Вот-вот прыгнет в лицо.
— Аля, у тебя — не тот взгляд, которым можно мне угрожать.
— Ты забыл, что я могу угрожать не только взглядом.
И она вдруг зарядил мне в печень так, что меня потом прошибло. Только вместо того, чтобы вмазать по роже и завершить маневр, подскочила и закудахтала, тряся руками:
— Чёрт, Богдан, прости! Прости, пожалуйста! Я не хотела…
Я выпрямился перед ней, закипая изнутри так, что чуть пар из ушей не пошел. Конечно, я виноват. Но я не могу вот так вот сразу сесть с женщиной и рассказать ей обо всех своих проблемах с законом и бывшими друзьями. Это если не брать во внимание, что сначала ей надо поведать самое важное — она среди оборотней, а я — медведь, который хочет ее…
…Прибить в данный момент.
— Богдан, — выставила Аля руку на мой шаг в ее сторону, — не надо!
Но, видя, что я не собираюсь тормозить, развернулась и припустила по гостиной. Я бросился за ней. Ну а что поделать? Медовый месяц — он такой.
Я сцапал ее на лестнице, и она с визгом рухнула мне на плечо. Джинсы я с нее стянул ещё на ступеньках, след горящей ладони на ягодице оставил перед тем, как спустить на кровать.
Алинка зашипела и перевернулась на четвереньки, как кошка на раскаленной крыше, но я схватил ее за ноги и дернул к краю кровати.
Да, все это было неправильно, но гремучая смесь из медового месяца и строптивой боевой курочки на фоне беготни по лесу от киллеров — не то, что располагает к вдумчивым решениям. Сейчас мне надо ее вырубить, чтобы не могла бегать и драться.
— Тихо, — рыкнул я ей в затылок, обхватив за шею, и прикусил метку на шее.
О, да, вот это — правильная реакция! Алина всхлипнула и вжалась задницей в мои бедра, а я расслабил пальцы на ее шее, чтобы не оставить синяков. Горячая штучка — ничего не скажешь. Такая кого хочешь с ума сведет. Но неужели я не могу без этого читерства с меткой?
Я подхватил ее под руки и втянул на кровать. На мою попытку стянуть с нее трусы Алинка запищала, но я уже не обращал внимания. Чёрт, она благоухала, как фиалка в прошлогодней листве!
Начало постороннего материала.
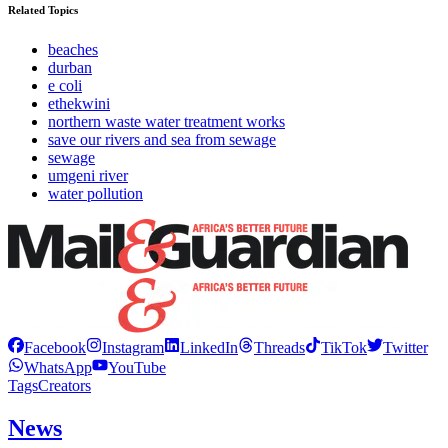
Related Topics
beaches
durban
e coli
ethekwini
northern waste water treatment works
save our rivers and sea from sewage
sewage
umgeni river
water pollution
Facebook
Instagram
LinkedIn
Threads
TikTok
Twitter
WhatsApp
YouTube
Tags
Creators
News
Я изошел слюной, пока добирался до ее нервной цветоножки, или что там… Чуть лепестки не ободрал! Всю задницу искусал, но Аля продолжала ерзать.
— Богдан, не надо… не… — шептала она, загнанно дыша, и я снова прикусил ее нежную кожу на ягодице и вошел в нее пальцами.
Недотрога какая…
Надо было все же влить в нее вина хотя бы без ужина. На трезвую это была вообще какая-то задача со звездочкой, а, скорее, с пулей в голове и шилом в попе! Вчера она просила всего и сразу, а тут вдруг превратилась в девственницу. Но ненадолго. Я напомнил ей о вчерашнем — довел до дрожи и заставил довериться полностью. И девочка моя расслабилась и наконец раскрылась, обнимая мои бедра ногами.
Я навис над ней и посмотрел ей в глаза. Мне хотелось видеть, как будет дрожать ее взгляд, когда я заполню ее собой. Жажда ее подчинения била в голову едва ли не сильнее желания близости. Мне нравилось ее сопротивление. И как сдается — тоже. Алина закусила губы и зажмурилась, когда я вошел в нее, но все ее тело говорило мне «да». И я не стал переспрашивать.
Усталость как рукой сняло. Я устроил ей такую страсть, что под нами разве что простыни не полыхали, и то лишь потому, что взмокли насквозь. Но я продолжал выжимать эту девочку досуха, сводя с ума оргазмами. Она подчинилась мне настолько, что я решал, как она будет себя чувствовать в следующую секунду — дам ли я ей передышку или снова разгоню ее до пика.
Когда силы покинули, я упал с Алиной на кровать и прижал к себе надежнее на случай, если у нее они ещё остались. Но минуты не прошло, как Алина засопела в моих руках, а спустя вздох отрубился и я сам.